Liputan6.com, Bangkalan - Orang Madura menyambut bulan Muharam, tahun baru Islam dalam penanggalan Hijriyah, dengan menanak bubur. Tradisi ini merupakan bukti bahwa kuliner menjadi bagian penting penyempurna ritual dalam kebudayaan Madura.
Tepat pada malam satu Muharam atau malam satu suro dalam penanggalan Hijriah, para ibu akan memasak bubur alias tajin. Di Kabupaten Sumenep bubur ini disebut Tajin Sorah (tajin suro), sedangkan di Kabupaten Bangkalan disebut Tajin Peddis (tajin pedas). Kuliner ini serupa tapi tak sama.
Advertisement
Baca Juga
Menurut cerita yang dituturkan secara temurun, tradisi masak tajin muncul untuk mengenang Nabi Nuh AS, salah satu nabi yang umatnya dibinasakan dengan banjir bandang. Dan Nuh berikut pengikutnya yang percaya selamat karena berlindung dalam kapal di atas bukit.
Setelah banjir surut, Nabi Nuh bertanya pada kaumnya, apakah ada sisa makanan. Mereka semua menjawab 'ya', lalu menyerahkan semua sisa makanan untuk dimakan Nabi Nuh.
Peristiwa selamatnya Nuh dan kaumnya dipercaya terjadi pada bulan Muharam. Maka, orang Madura memasak tajin untuk mengenang peristiwa itu sekaligus ungkapan rasa syukur atas nikmat Tuhan. "Begitulah cerita yang dituturkan orang-orang tua dulu," kata Zaini, warga Kabupaten Bangkalan, Kamis, 29 Agustus 2019.
Tajin Peddis
Orang Madura punya istilah lokal sebagai pengganti nama-nama bulan dalam kalender Hijriah. Di Bangkalan, mungkin nyaris tak ada tahu nama bulan Muharam. Sebab sejak mereka lahir, Muharam telah diganti menjadi bulan jinpeddis. Sedangkan, bulan Safar lebih familiar disebut jinmera.

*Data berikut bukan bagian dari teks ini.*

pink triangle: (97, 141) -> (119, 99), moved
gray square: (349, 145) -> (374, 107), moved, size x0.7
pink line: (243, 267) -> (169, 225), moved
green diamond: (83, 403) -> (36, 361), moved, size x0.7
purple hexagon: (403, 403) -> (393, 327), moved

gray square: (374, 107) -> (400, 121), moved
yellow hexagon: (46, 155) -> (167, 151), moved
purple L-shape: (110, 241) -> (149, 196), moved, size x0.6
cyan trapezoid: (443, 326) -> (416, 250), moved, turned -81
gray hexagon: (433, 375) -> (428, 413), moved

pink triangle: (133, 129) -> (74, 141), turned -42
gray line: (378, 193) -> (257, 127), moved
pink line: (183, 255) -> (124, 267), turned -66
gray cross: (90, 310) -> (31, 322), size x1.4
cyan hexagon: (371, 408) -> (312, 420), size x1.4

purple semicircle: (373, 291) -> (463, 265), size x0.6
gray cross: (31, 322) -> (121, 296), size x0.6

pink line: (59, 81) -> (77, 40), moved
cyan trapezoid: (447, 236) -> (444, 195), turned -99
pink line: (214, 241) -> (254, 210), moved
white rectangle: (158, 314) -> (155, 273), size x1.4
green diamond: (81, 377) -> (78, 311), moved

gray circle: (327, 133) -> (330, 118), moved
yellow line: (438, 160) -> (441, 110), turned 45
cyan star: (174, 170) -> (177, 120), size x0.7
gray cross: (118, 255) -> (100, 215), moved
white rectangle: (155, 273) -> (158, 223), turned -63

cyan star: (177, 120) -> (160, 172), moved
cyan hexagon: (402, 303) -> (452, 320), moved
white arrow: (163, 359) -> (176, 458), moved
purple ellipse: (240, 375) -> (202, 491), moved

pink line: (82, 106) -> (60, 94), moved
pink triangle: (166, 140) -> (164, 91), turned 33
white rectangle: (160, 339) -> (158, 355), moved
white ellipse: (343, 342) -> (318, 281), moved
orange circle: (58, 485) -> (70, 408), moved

Nama pengganti bulan merujuk pada kebiasaan dan tradisi masyarakat pada bulan itu. Jinpeddis adalah sinonim dari Tajin Peddis yang dalam bahasa Indonesia bermakna Bubur Pedas. Karena pada awal Muharam, warga biasanya menyambutnya dengan memasak bubur pedas.
Sedangkan, jinmera sinonim dari Tajin Mera atau bubur merah dalam bahasa Indonesia. Disebut demikian karena orang menyambut peralihan Muharam ke Safar dengan menanak bubur merah.

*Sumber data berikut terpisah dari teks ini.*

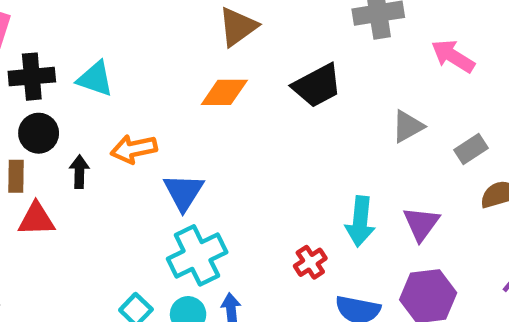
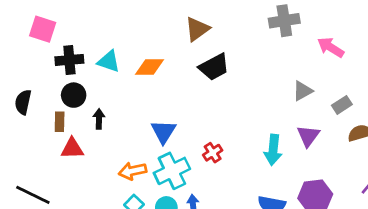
black trapezoid: (317, 86) -> (214, 67), moved
orange diamond: (224, 92) -> (149, 67), moved
orange arrow: (134, 149) -> (133, 171), moved
purple triangle: (421, 224) -> (308, 136), moved
red cross: (310, 262) -> (213, 153), moved

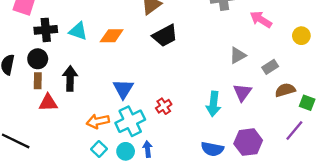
black circle: (74, 95) -> (38, 59), moved
black arrow: (99, 119) -> (70, 78), size x1.5

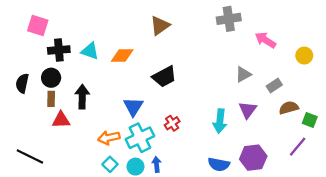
black trapezoid: (165, 36) -> (164, 77), moved

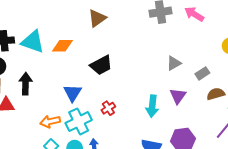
pink arrow: (265, 40) -> (194, 14), moved
cyan triangle: (90, 51) -> (33, 42), size x1.4

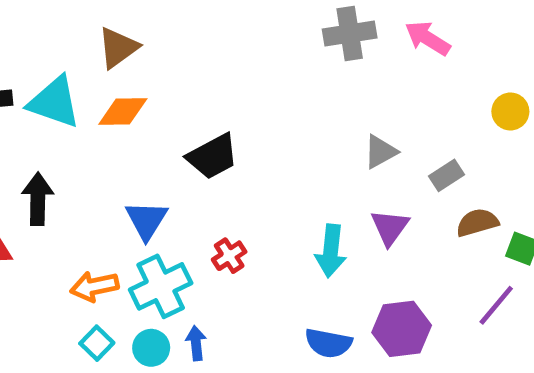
brown triangle: (97, 18) -> (118, 48), moved

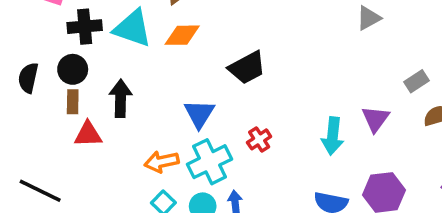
gray triangle: (380, 152) -> (369, 18), moved

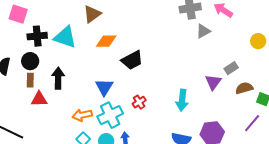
orange diamond: (182, 35) -> (106, 41), moved
purple triangle: (375, 119) -> (213, 82), moved

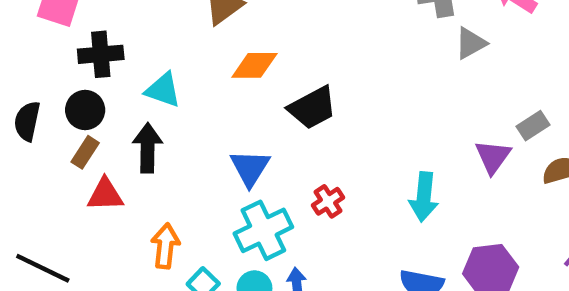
cyan triangle: (65, 37) -> (163, 90), moved, size x0.7
brown rectangle: (30, 80) -> (85, 152), turned 32
orange arrow: (82, 115) -> (165, 246), moved, turned 108

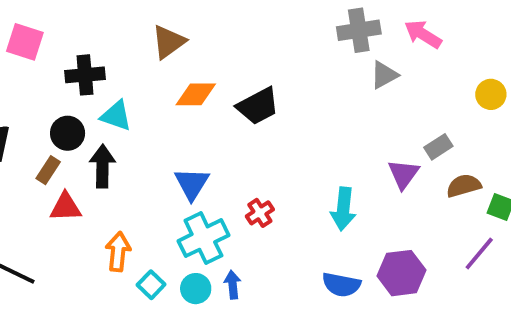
black cross: (101, 54) -> (85, 75), moved
black trapezoid: (312, 108) -> (258, 106), moved
black circle: (85, 110) -> (68, 133), moved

Dan meski disebut pedas, rasa tajin peddis sama sekali tidak pedas. Embel-embel pedas muncul karena ada sedikit irisan cabai merah besar sebagai topping bubur.
Rasa bubur ini justru gurih karena beras dimasak menjadi bubur lalu disiram dengan santan kelapa. Selain irisan cabai, ada juga sedikit irisan telur dadar, kacang ulek, sambal goreng tempe, dan seledri serta kecambah kecil.

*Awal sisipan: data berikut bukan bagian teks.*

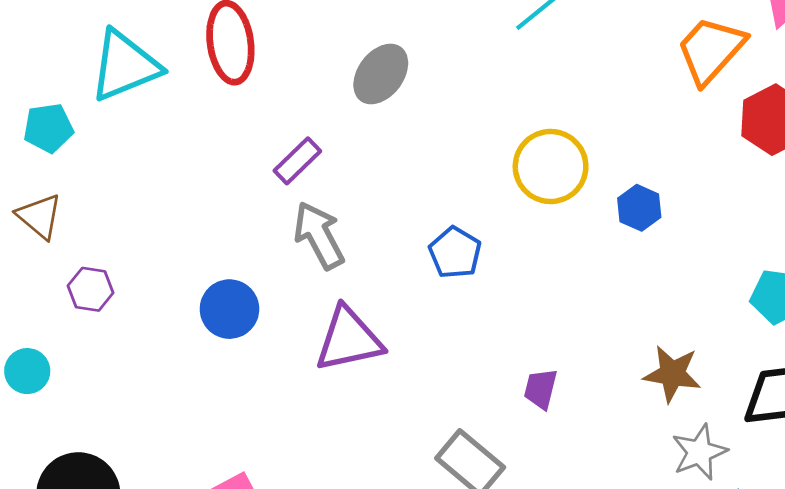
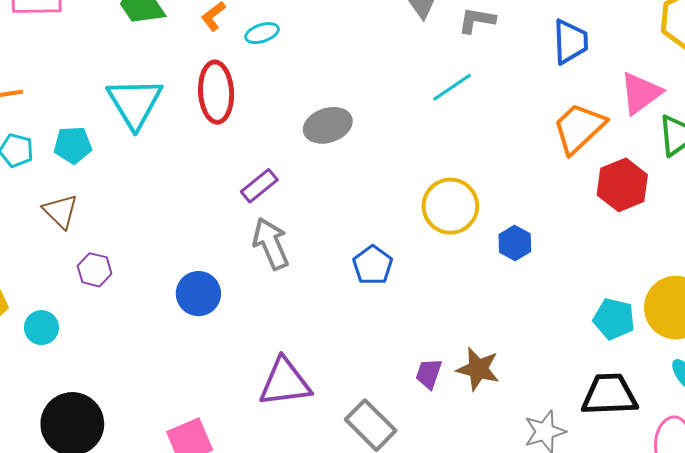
cyan triangle: (125, 66) -> (135, 103), turned -44
gray ellipse: (381, 74) -> (328, 125), turned 30
purple triangle: (349, 339) -> (285, 382), moved
brown star: (672, 374) -> (478, 369), moved

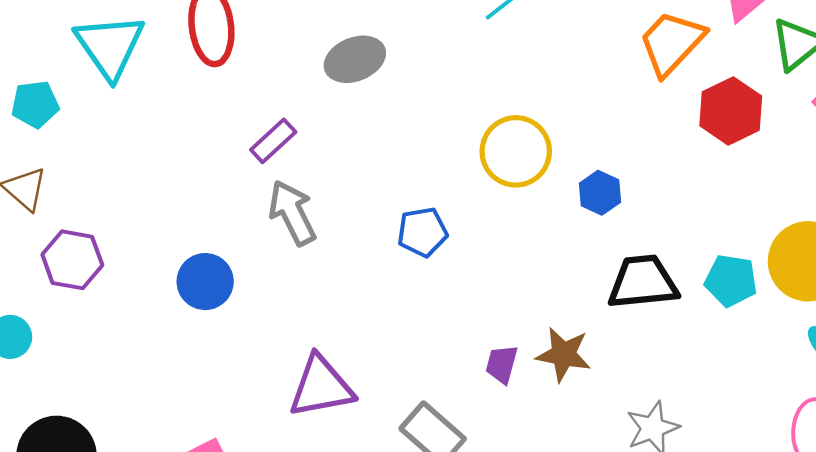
blue pentagon: (373, 265) -> (422, 232), turned 30
purple hexagon: (95, 270) -> (72, 260), size x1.4
black trapezoid: (610, 395) -> (643, 282), moved

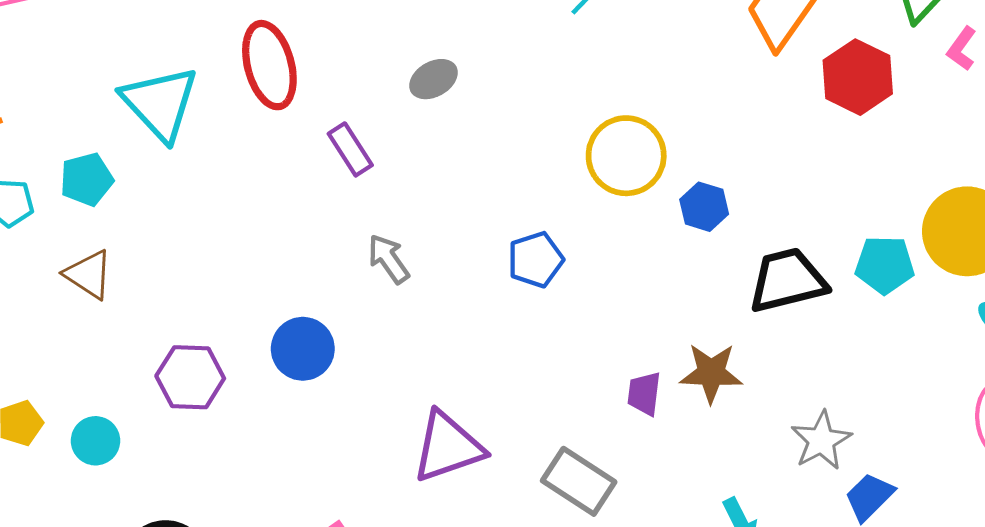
gray ellipse: (355, 59) -> (433, 79), size x0.7
purple rectangle: (273, 141) -> (350, 149), moved, turned -72
blue hexagon: (600, 193) -> (704, 207), moved
gray arrow: (292, 213) -> (388, 259), size x0.7
purple hexagon: (72, 260) -> (190, 377), moved

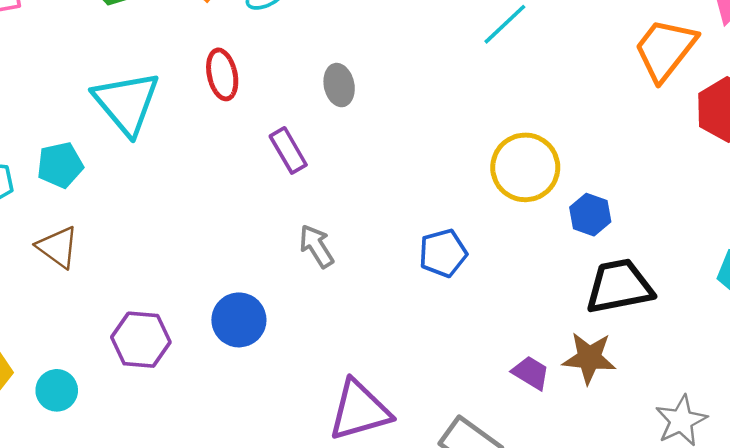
red ellipse: (269, 65) -> (222, 74), size x0.7
gray ellipse: (433, 79) -> (339, 85), moved, turned -75
black trapezoid: (787, 280) -> (619, 286), moved
purple trapezoid: (644, 394) -> (531, 373), turned 111

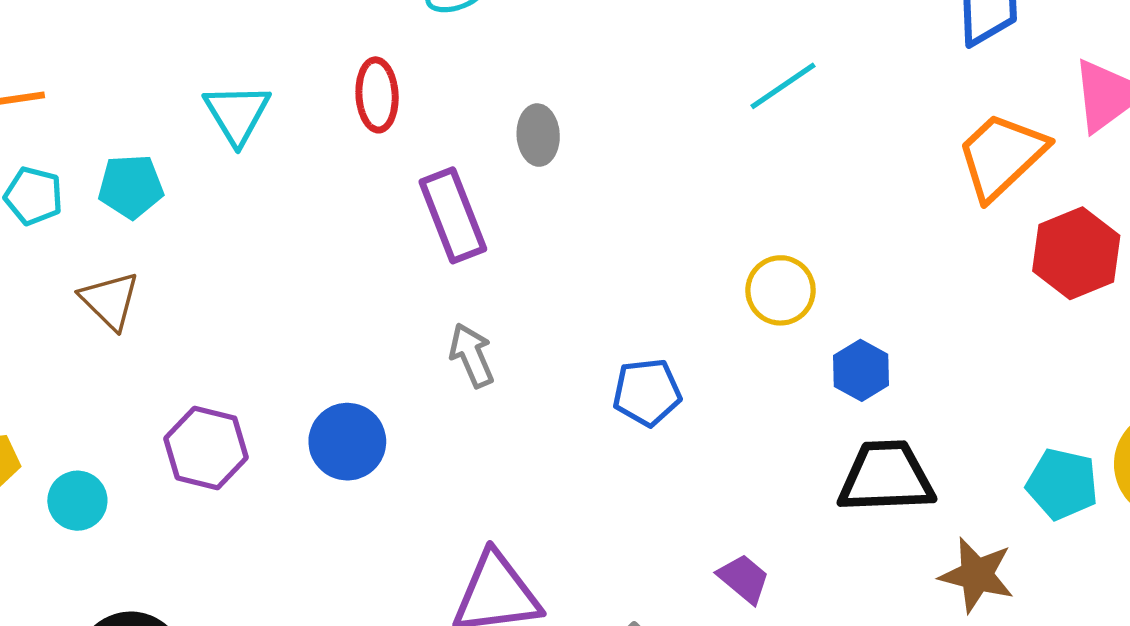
cyan triangle: (126, 103) -> (237, 114), size x0.7
purple rectangle: (288, 150) -> (453, 215), size x1.4
yellow circle: (525, 167) -> (781, 290), size x0.7
brown star: (589, 358) -> (977, 575), moved

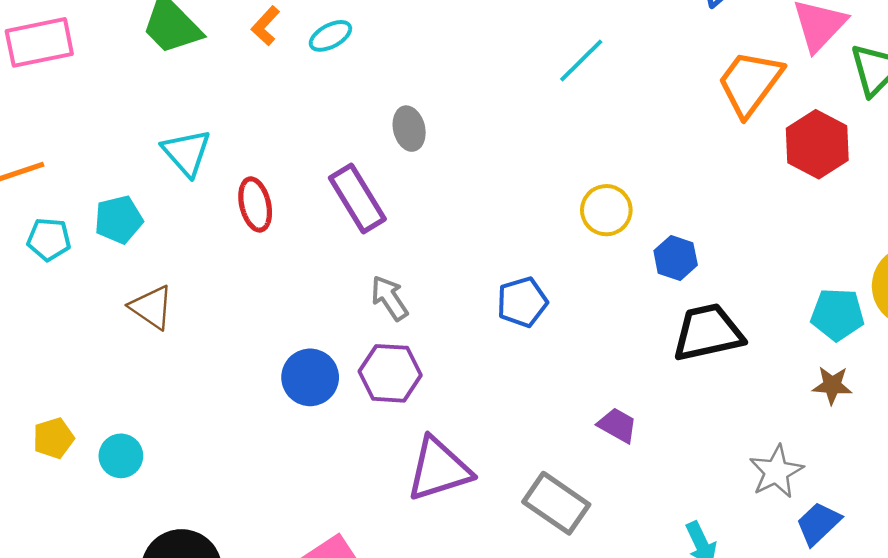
red ellipse: (377, 95) -> (255, 204), moved
brown triangle: (110, 300) -> (152, 307), moved
purple hexagon: (206, 448) -> (390, 373), moved
brown star: (977, 575) -> (832, 385), moved, size x0.7

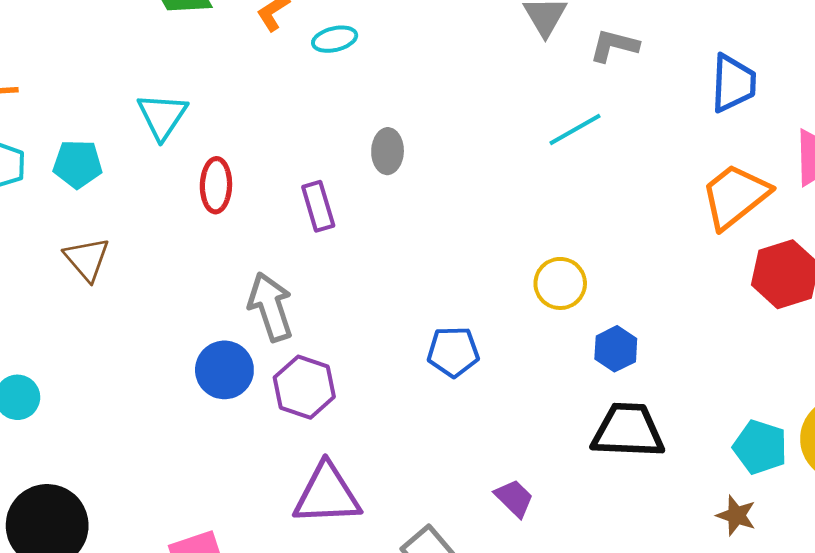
purple rectangle: (357, 198) -> (318, 206), size x0.7
gray arrow: (389, 298) -> (271, 307), moved, size x1.4

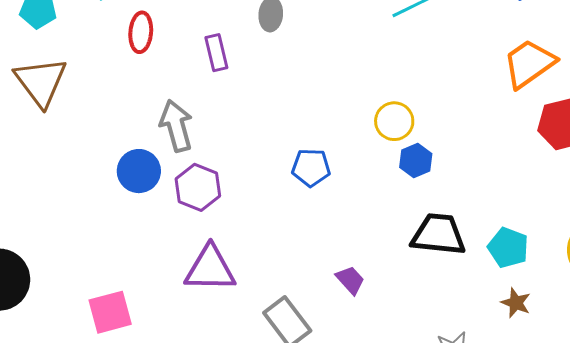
brown triangle: (87, 259) -> (41, 82), size x1.5
blue hexagon: (616, 349) -> (416, 160), moved
cyan pentagon: (760, 447) -> (508, 248), moved

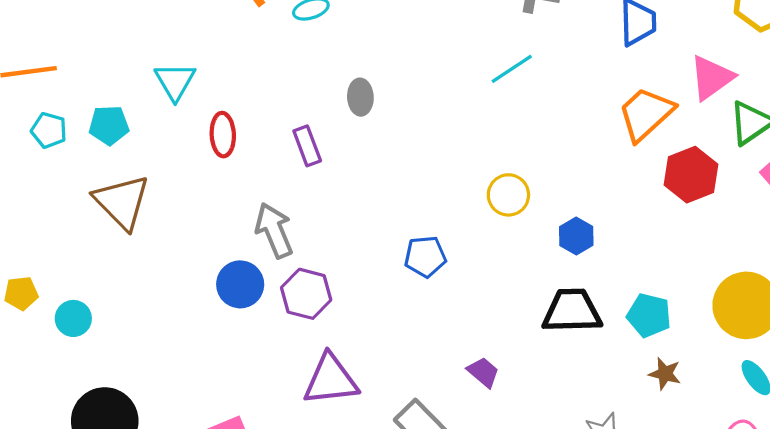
blue hexagon: (416, 160) -> (576, 236), moved

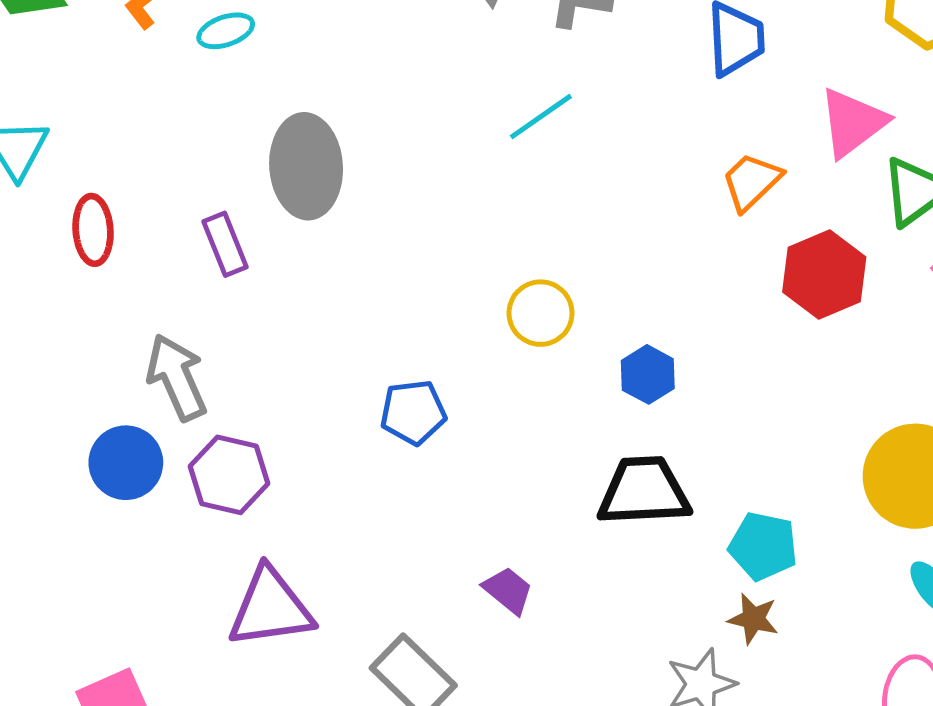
gray ellipse: (360, 97) -> (306, 166), size x1.8
orange trapezoid: (646, 114) -> (751, 182), size x0.7
cyan pentagon: (649, 315) -> (763, 546), moved
brown star: (665, 374) -> (753, 619), moved

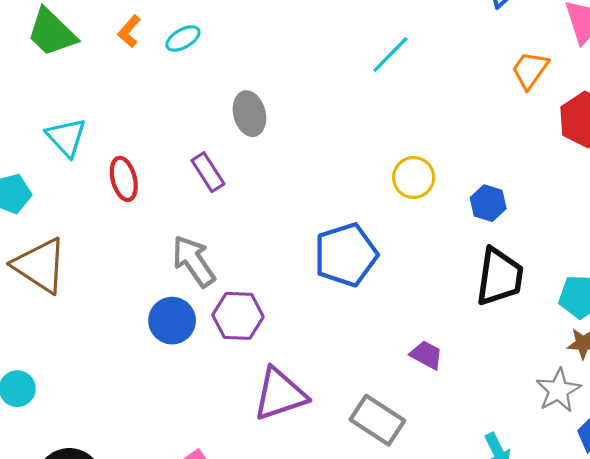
gray ellipse: (306, 166) -> (249, 114), size x0.7
blue pentagon: (413, 412) -> (346, 255), size x1.5
black trapezoid: (644, 491) -> (500, 277), turned 112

"Meski resepnya sama, bubur ini aneh, karena beda tangan beda rasanya," tutur Soleh, warga Kecamatan Klampis, Kabupaten Bangkalan.
Advertisement
Tajin Sorah
Orang Sumenep juga merayakan satu suro dengan memasak bubur yang disebut Tajin Sorah. Di sana, bulan Muharam disebut bulan sorah, nama yang diserap dari kata Suro, istilah permulaan bulan Muharam dalam tradisi Jawa.
Tajin Sorah berbeda dengan tajin Peddis Bangkalan. Saat disajikan, tajin Sorah diberi kuah santan, tetapi untuk toppingnya nyaris tak ada beda. Jadi dari tampilannya, tajin sorah berkuah, sementara tajin peddis tidak berkuah karena air santannya menyatu dalam bubur.
Malam satu suro jadi ajang kumpul keluarga di rumah orangtua. Para perempuan akan menanak bubur di dapur. Selesai masak tajin dibagikan ke tetangga sekampung juga kepada guru ngaji di kampung itu. Sisanya dimakan bersama dengan keluarga besar.
"Pesan dari tradisi ini, jangan lupa berbagi baik sedang susah atau pun senang. Kita juga harus baik pada tetangga, karena kalau ada apa-apa, anak dirantau tak bisa langsung menolong. Tapi tetanggalah yang datang menolong duluan," ungkap Halimah Salafiyah, Warga Desa Ganding, Kabupaten Sumenep.